Intel® Math Kernel Library (Intel® MKL) is a library of highly optimized, extensively threaded math routines for science, engineering, and financial applications that require maximum performance. Core math functions include BLAS, LAPACK, ScaLAPACK1 (ScaLAPACK is not supported under Mac OS* X), Sparse Solvers, Fast Fourier Transforms, Vector Math, and more.

Offering performance optimizations for current and next-generation Intel® processors, it includes improved integration with Microsoft Visual Studio*, Eclipse*, and XCode*. Intel® MKL allows for full integration of the Intel Compatibility OpenMP* run-time library for greater Windows*/Linux* cross-platform compatibility.

Intel® Integrated Performance Primitives (Intel® IPP) is an extensive library of multicore-ready, highly optimized software functions for multimedia, data processing, and communications applications. Intel® IPP offers thousands of optimized functions covering frequently used fundamental algorithms.

Intel® Threading Building Blocks (Intel® TBB) is a C++ template library that abstracts threads to tasks to create reliable, portable, and scalable parallel applications. Just as the C++ Standard Template Library (STL) extends the core language, Intel® TBB offers C++ users a higher level abstraction for parallelism. To implement Intel® TBB, developers use familiar C++ templates and coding style, leaving low-level threading details to the library. It is also portable between architectures and operating systems. With Intel® TBB, developers get the benefits of faster programming, scalable performance, and easier-to-maintain code.

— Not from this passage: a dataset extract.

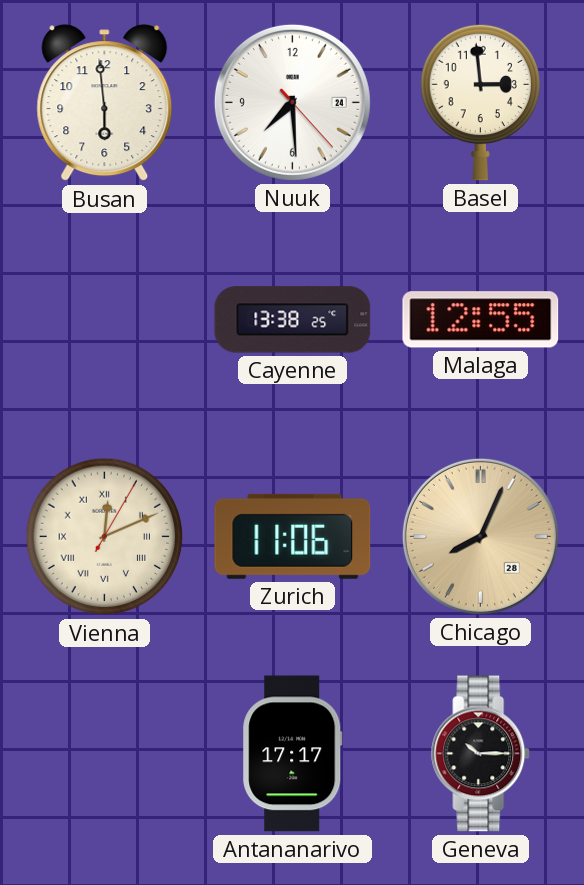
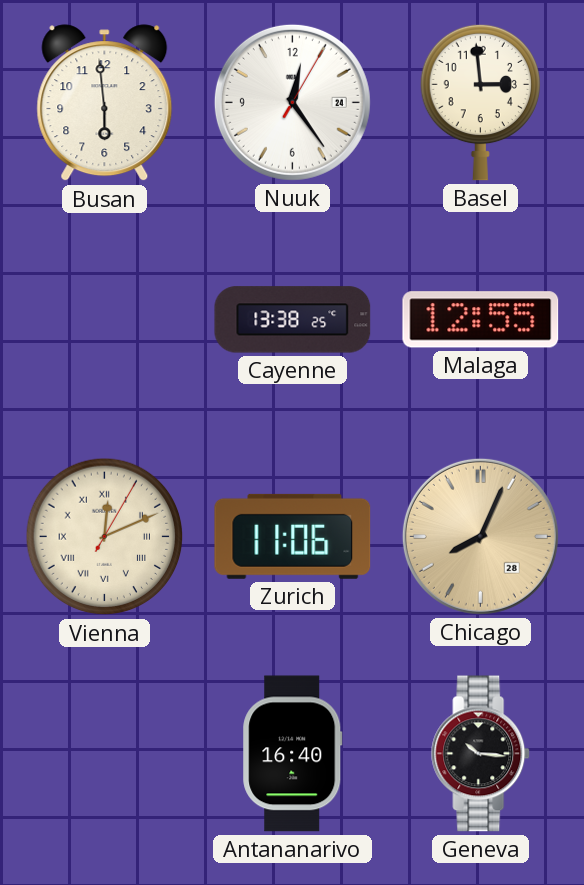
Nuuk: 7:29 -> 12:24
Antananarivo: 17:17 -> 16:40
Geneva: 10:15 -> 10:16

Your Next Steps – Finding Opportunities

After reviewing the basics of parallelism and knowledge of some of the methods for implementing parallelism, we come to the most complex issue: How do you find parallel opportunities? In the next section, we will review how to find good candidates for parallelization and overcome common challenges to parallelizing these candidates.

Finding Parallelism Candidates

Profiling Applications to Find Bottlenecks

There may be many places to parallelize your code, but will the invested efforts return worthwhile performance improvements? This is often difficult to determine until you profile the code to see where the processor spends its time. Profiling with a performance analyzer, such as the Intel® Performance Bottleneck Analyzer (Intel® PBA) will help you find where the performance bottlenecks occur. From there you can determine where to work on optimizations and if opportunities exist for parallelization or algorithm optimization.

The Method

There are many papers and articles describing various methods for finding parallelism candidates in existing serial code. In practice, as an engineer looking for these opportunities, I have found the simplest approach is the best. Look for the hot code. Hot code is defined as sections of an application where significantly more time is spent than in other sections. This is commonly, but not always, found in the body of loops.

This method involves using some type of sampling toolset, like the Intel® VTune™ Amplifier, Intel® Performance Tuning Utility, or Intel® Performance Bottleneck Analyzer, to find the hot code.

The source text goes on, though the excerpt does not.